La police demande-t-elle aux restaurateurs de faire du délit de faciès ? France Bleu Hérault a révélé ce samedi l’existence d’un courrier à destination des professionnels de l’hôtellerie et de la restauration du Languedoc-Roussillon. Le Service régional de police judiciaire de Montpellier leur demande de signaler les comportements suspects pour « anticiper les faits de délinquance organisée ». Le problème : les personnes d’Europe de l’Est sont spécifiquement visées.

L’Union des métiers et des industries de l’hôtellerie s’indigne, rapporte France 3 Languedoc-Roussillon. Le président régional, Jacques Mestre, refuse d’appliquer cette demande. « Imaginez des clients qui payent une grosse addition en liquide. Est-ce que je dois les trouver douteux pour autant ? », s’interroge-t-il. Il s’inquiète donc de cette dernière phrase du courrier de la police : « signaler l’arrivée dans [vos] établissements d’individus originaires d’Europe de l’Est, en groupe ou en famille ».

« Cibler, pas stigmatiser »

« Si je me suis trompé et que ces gens se retrouvent en garde à vue sans avoir rien à se reprocher? », demande Jacques Mestre. « On ne peut pas se permettre de discriminer », ajoute-t-il.

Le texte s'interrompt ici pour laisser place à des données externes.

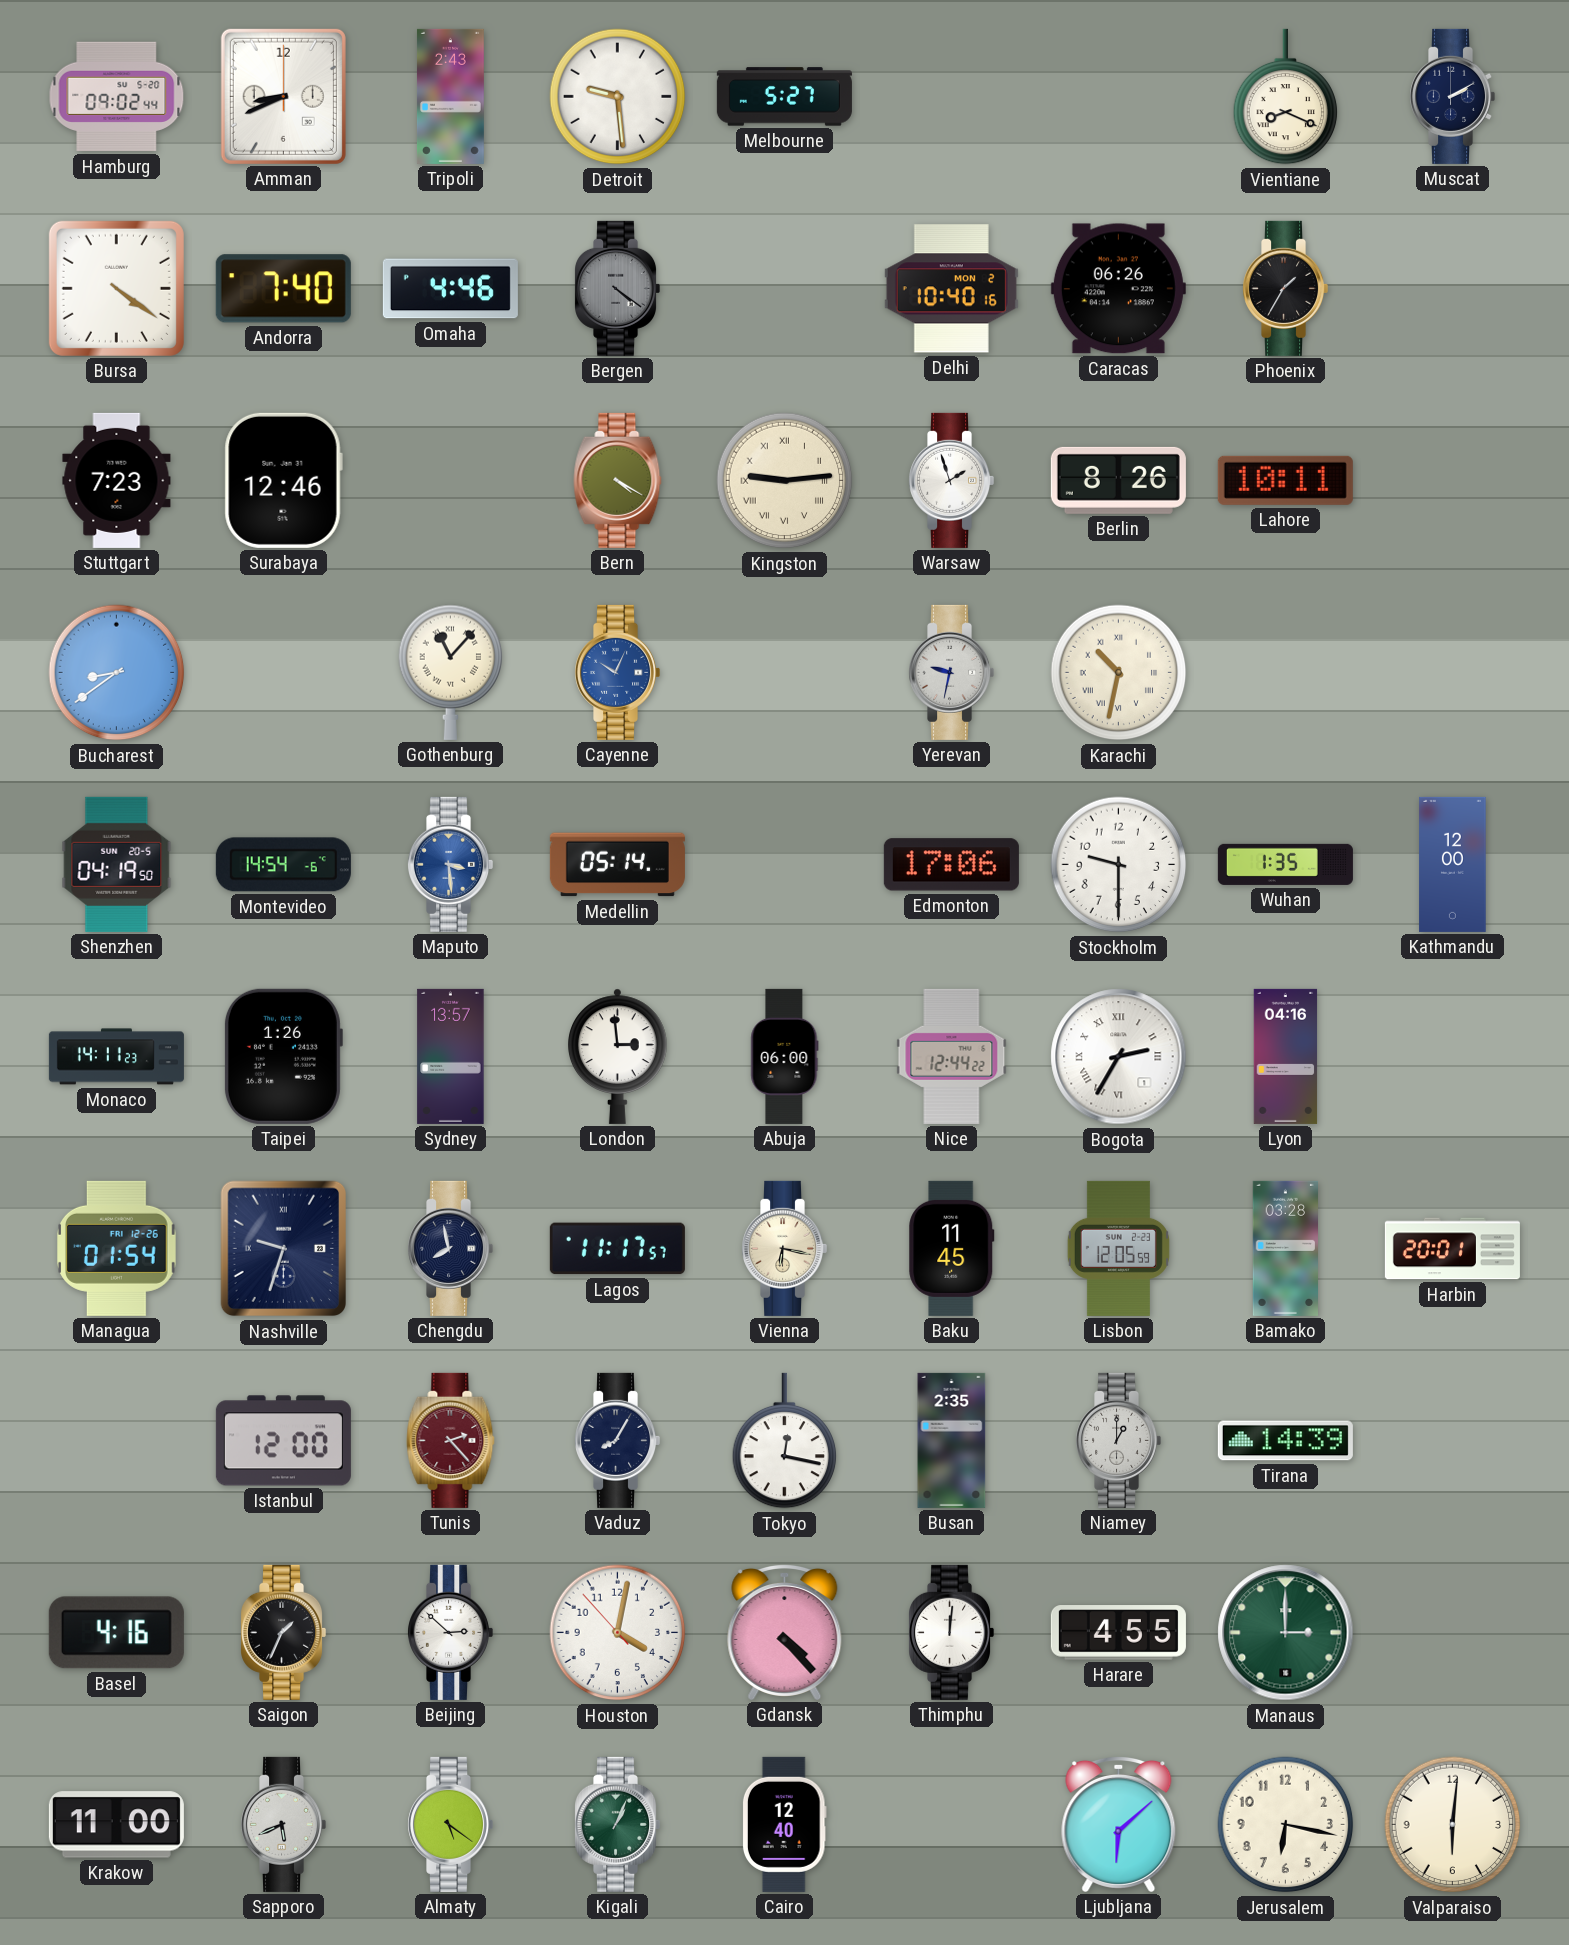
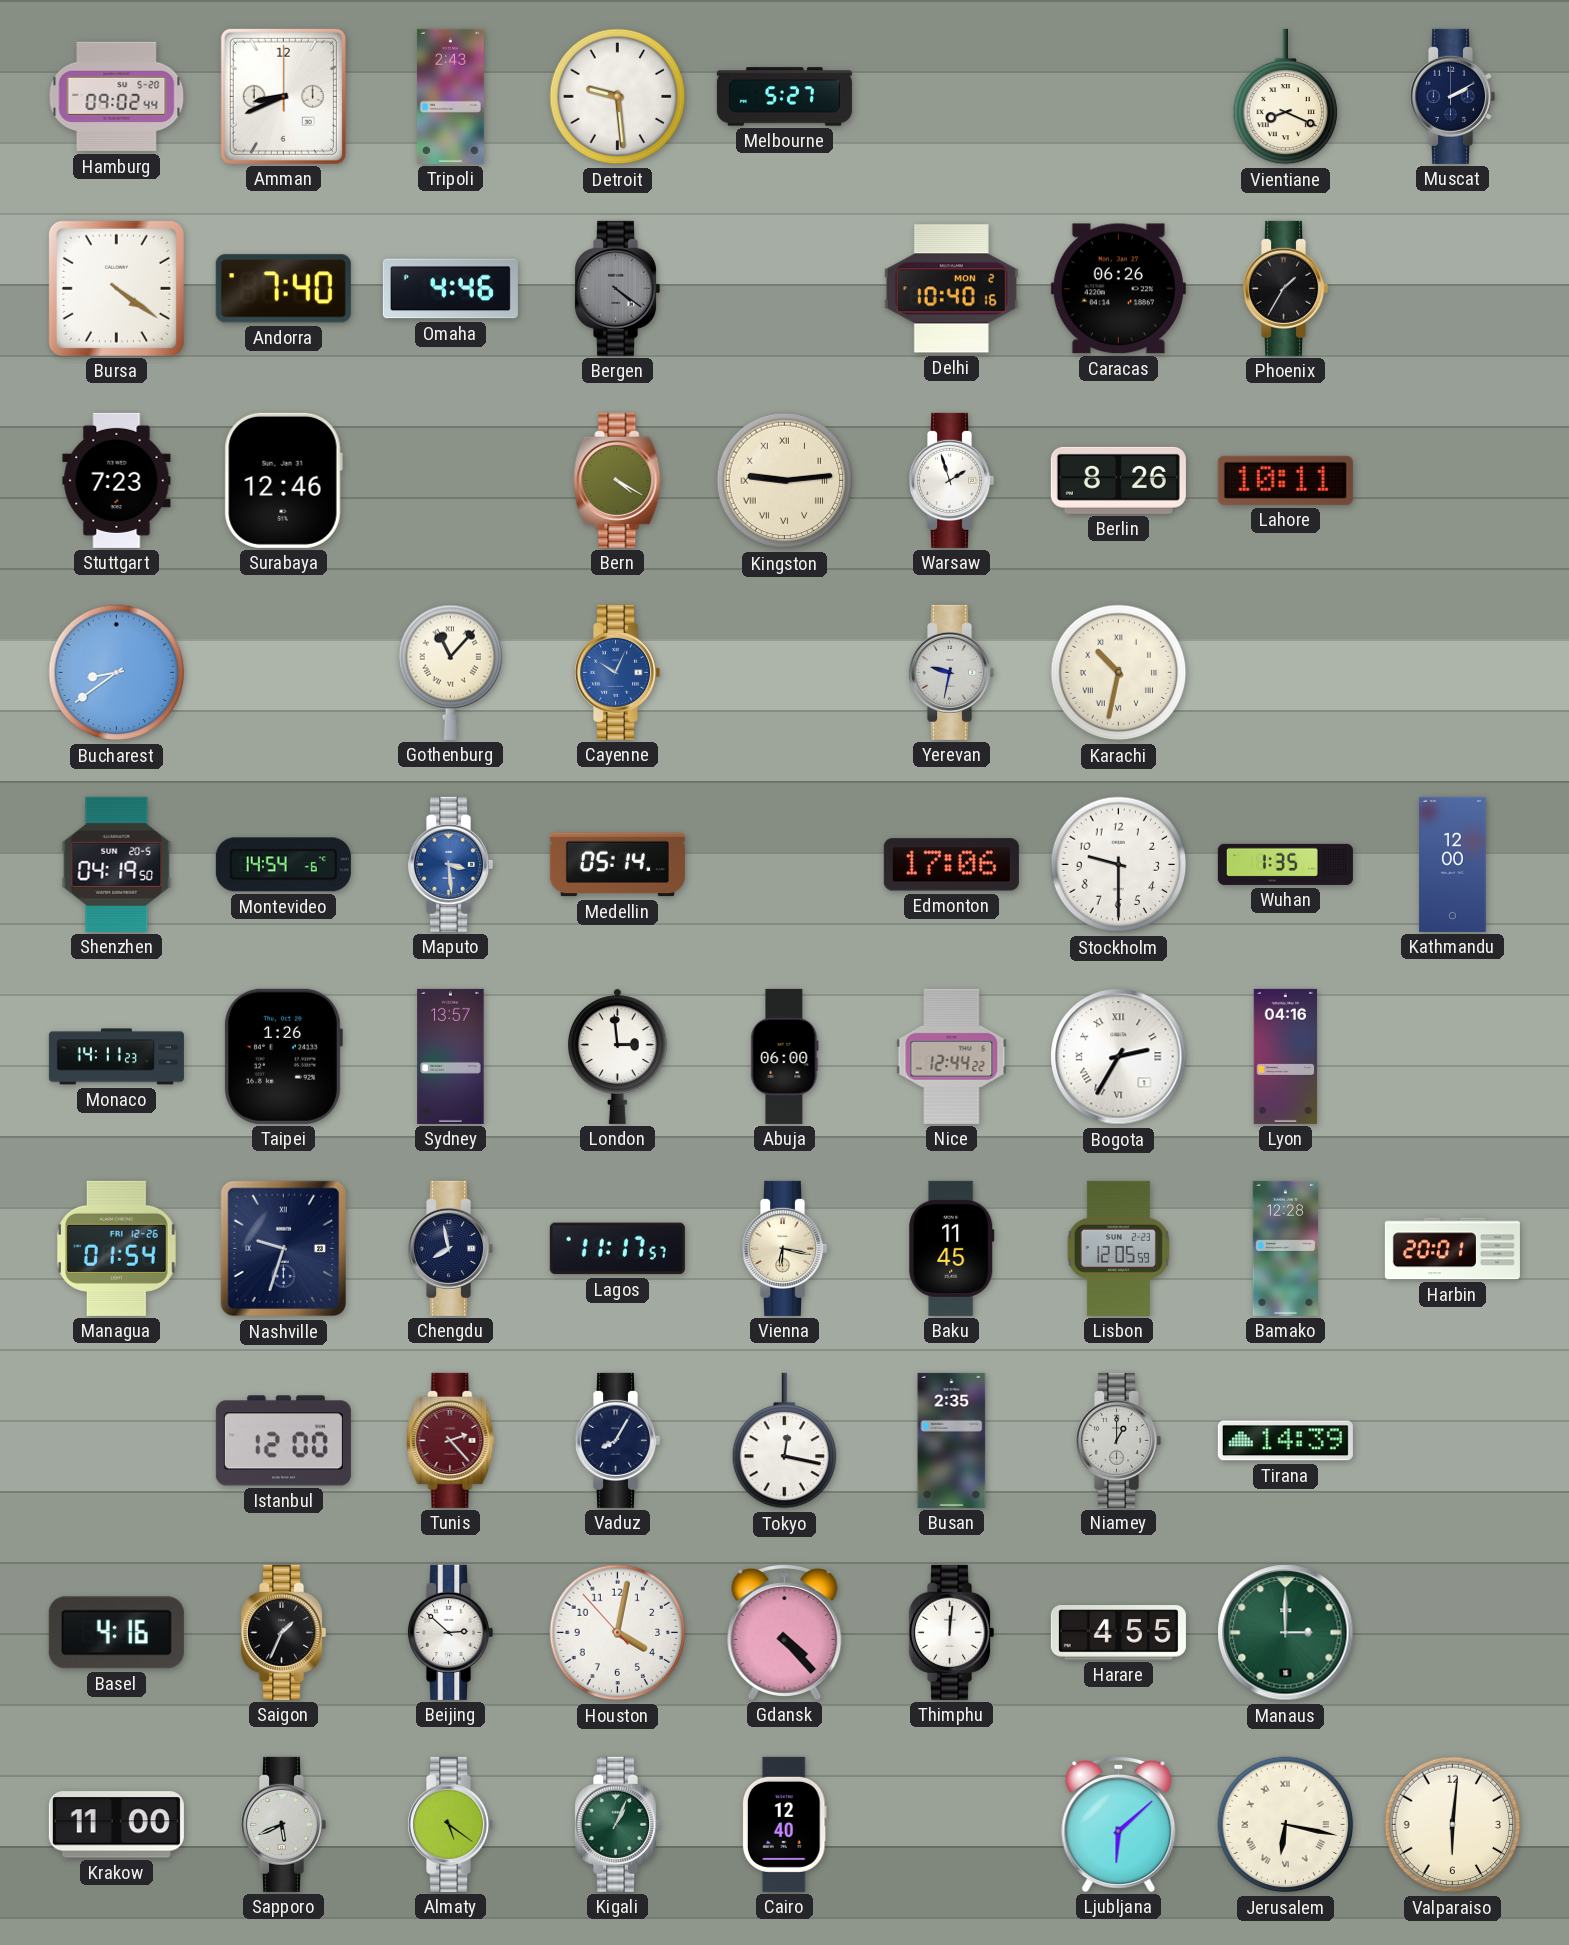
Bamako: 03:28 -> 12:28
Jerusalem numerals: Arabic -> Roman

Bruno Bartocetti, du syndicat SGP/Unité police se défend de l’accusation de discrimination : « Ce n’est pas du délit de faciès. On leur demande d’être responsables », s’explique-t-il. « Il ne s’agit pas de stigmatiser, mais de cibler », précise-t-il. « Sont-ils prêts à accepter qu’un réseau de prostitution se mette en place chez eux ? »

Par ailleurs, il souligne qu’il ne s’agit en aucun cas d’une note contraignante et appelle à la vigilance, à « ne pas être naïfs ». Trop tard pour éteindre la polémique. Même si le président régional de l’UMIH reconnaît que la note « va dans le sens de la prévention mais [elle] est mal faite ».